Procès Steinmetz: le plus grand scandale de corruption dans le secteur minier jugé à Genève
Lausanne, 11 janvier 2021
Sept ans après l’ouverture de la procédure à Genève, le magnat des mines Beny Steinmetz va enfin devoir répondre devant la justice des faits qui lui sont reprochés. Selon le Ministère public genevois, l’homme d’affaires a conclu dès 2005 un «pacte de corruption» avec l’ancien président guinéen Lansana Conté, au pouvoir entre 1984 et 2008, et sa quatrième épouse Mamadie Touré. Au moins 8,5 millions de dollars ont été versés à cette dernière, notamment via des comptes bancaires suisses. Le but: évincer un concurrent (Rio Tinto) et garantir à Beny Steinmetz Group Resources (BSGR) l’obtention, en 2008, de concessions dans l’un des plus grands gisements de fer du monde, la mine de Simandou. Ce «deal du siècle» (The Sunday Times) a permis à BSGR de réaliser une plus-value colossale, environ deux fois le budget de l’État guinéen de l’époque.*
Afin de masquer ces schémas présumés corruptifs, Beny Steinmetz a eu recours à des montages opaques, notamment orchestrés depuis Genève via une société de conseil, Onyx Financial Advisors, dont l’ancienne directrice figure aussi sur le banc des accusés. Car pour ses «bons offices», Mamadie Touré n’a pas été payée directement par BSGR, mais par une société en apparence indépendante, Pentler Holding Ltd, domiciliée dans les Iles vierges britanniques. Or, celle-ci est en réalité contrôlée par BSGR à travers un réseau de structures offshore. En 2013, Public Eye avait déjà cartographié la toile extrêmement complexe tissée par Beny Steinmetz depuis Genève, où il résidait jusqu’en 2016. L’homme d’affaires a toujours nié les accusations de corruption, et son avocat Marc Bonnant plaidera l’acquittement.

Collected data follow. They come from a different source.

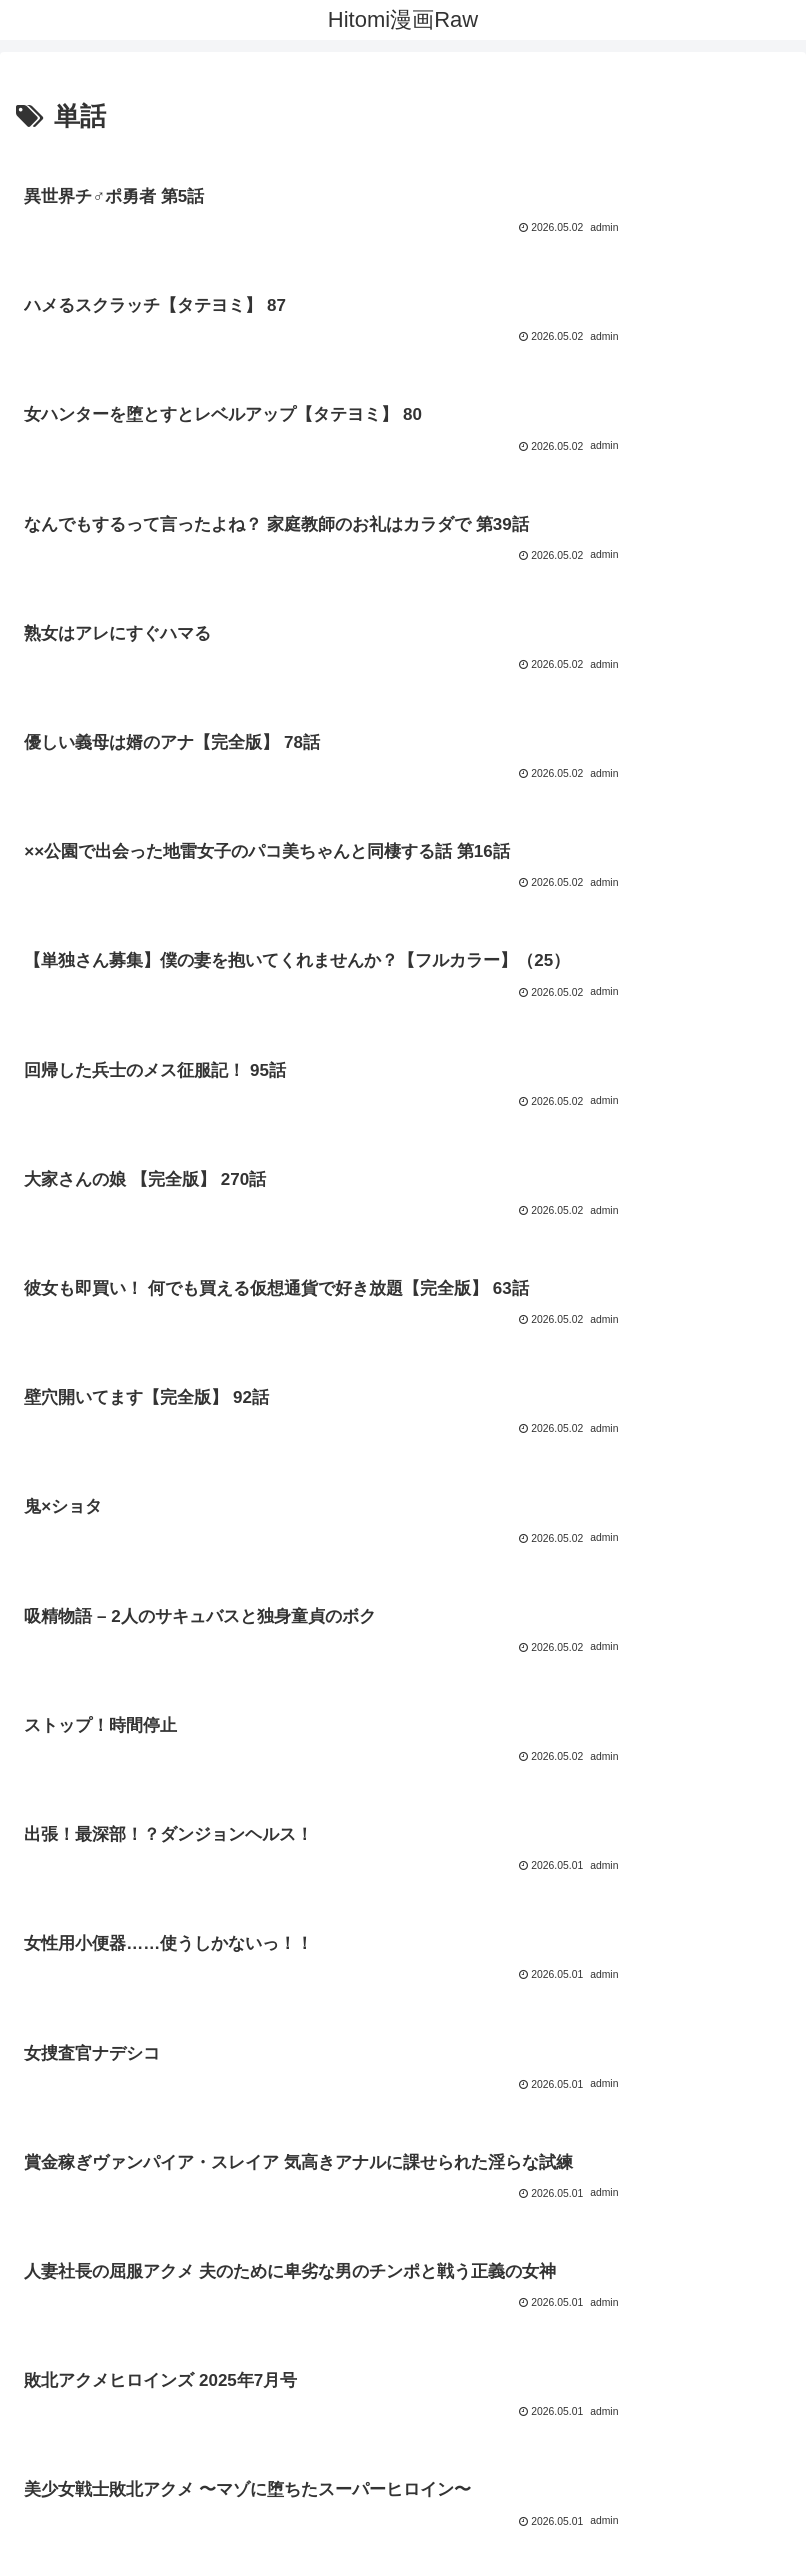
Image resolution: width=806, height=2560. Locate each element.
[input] (403, 2377)
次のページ (403, 2067)
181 (484, 2143)
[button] (769, 2376)
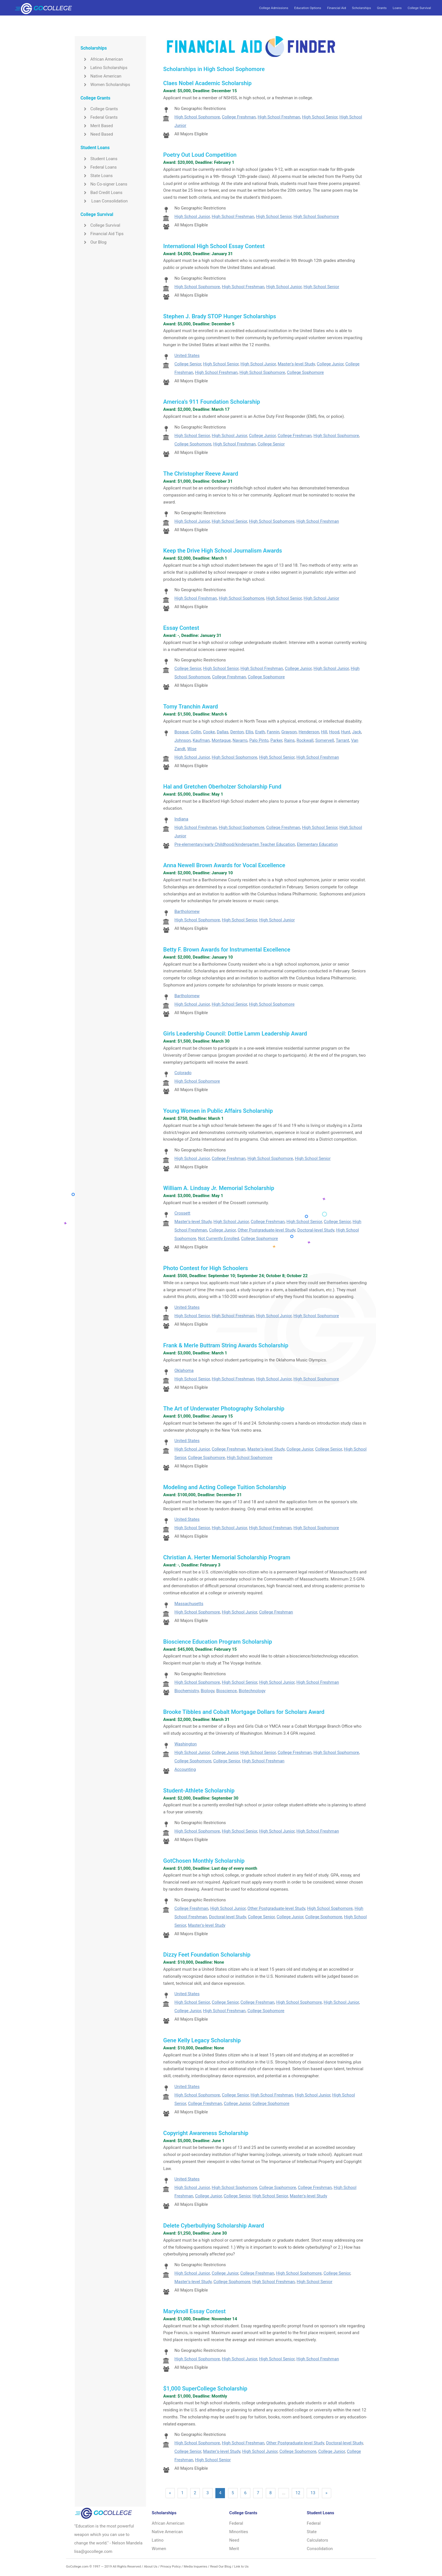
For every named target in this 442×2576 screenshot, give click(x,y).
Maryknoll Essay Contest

Cette affaire montre comment le recours abusif aux paradis fiscaux facilite la dissimulation d’activités douteuses, voire illégales, dans des États où le niveau de gouvernance et les réglementations sont faibles. Elle questionne aussi le rôle trouble joué par les conseillers et avocats en tant que prestataires de services pour créer ou gérer des sociétés et trusts offshore, et qui s’abritent derrière le secret professionnel. Ce n’est pas sans raison que le Groupe d’action financière (GAFI) demande depuis 2003 à ses États membres de soumettre aussi les activités dites non financières aux lois sur le blanchiment d’argent (LBA). Pour mettre un terme à de tels scandales, la législation suisse doit couvrir les actes liés à la création, la gestion ou l’administration de sociétés ou de trusts. La publication des propriétaires et des ayants droit économiques réels des sociétés dans les registres du commerce suisses est également essentielle.
Plus d’informations auprès de:
Géraldine Viret, responsable médias, +41 78 768 56 92, geraldine.viret@publiceye.ch
Agathe Duparc, responsable enquête (présente à l’audience), +33 7 71 22 34 13, agathe.duparc@publiceye.ch
*Contexte
Le premier président démocratiquement élu qu’ait connu la Guinée, Alpha Condé, a initié en 2011 un examen des contrats miniers conclus par ses prédécesseurs. C’est ce processus qui a permis de mettre en lumière le scandale: profitant des dernières heures de vie du dictateur Lansana Conté, BSGR a obtenu en 2008 la concession des blocs 1 et 2 du gisement de fer de la mine du Simandou. Contre un investissement de 165 millions de dollars, le groupe a revendu dix-huit mois plus tard 51% de ses parts au brésilien Vale pour 2,5 milliards! En 2013, une enquête pénale a été ouverte aux États-Unis. Le FBI est parvenu à mettre la main sur des documents et des témoignages accablants, comme le racontait un récit passionnant du magazine américain The New Yorker.